All of the data goes into your copy exactly as written. Images do not.

Material to process START

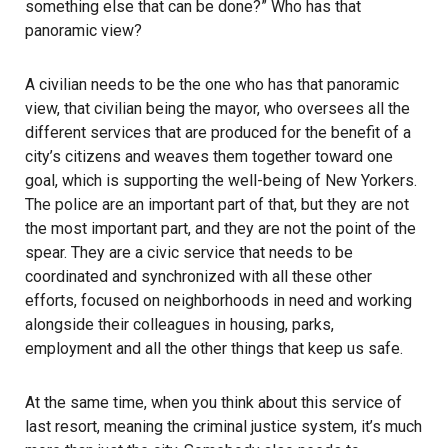
something else that can be done?” Who has that
panoramic view?
A civilian needs to be the one who has that panoramic
view, that civilian being the mayor, who oversees all the
different services that are produced for the benefit of a
city’s citizens and weaves them together toward one
goal, which is supporting the well-being of New Yorkers.
The police are an important part of that, but they are not
the most important part, and they are not the point of the
spear. They are a civic service that needs to be
coordinated and synchronized with all these other
efforts, focused on neighborhoods in need and working
alongside their colleagues in housing, parks,
employment and all the other things that keep us safe.
At the same time, when you think about this service of
last resort, meaning the criminal justice system, it’s much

Material to process END

• Answer
something else that can be done?” Who has that
panoramic view?
A civilian needs to be the one who has that panoramic
view, that civilian being the mayor, who oversees all the
different services that are produced for the benefit of a
city’s citizens and weaves them together toward one
goal, which is supporting the well-being of New Yorkers.
The police are an important part of that, but they are not
the most important part, and they are not the point of the
spear. They are a civic service that needs to be
coordinated and synchronized with all these other
efforts, focused on neighborhoods in need and working
alongside their colleagues in housing, parks,
employment and all the other things that keep us safe.
At the same time, when you think about this service of
last resort, meaning the criminal justice system, it’s much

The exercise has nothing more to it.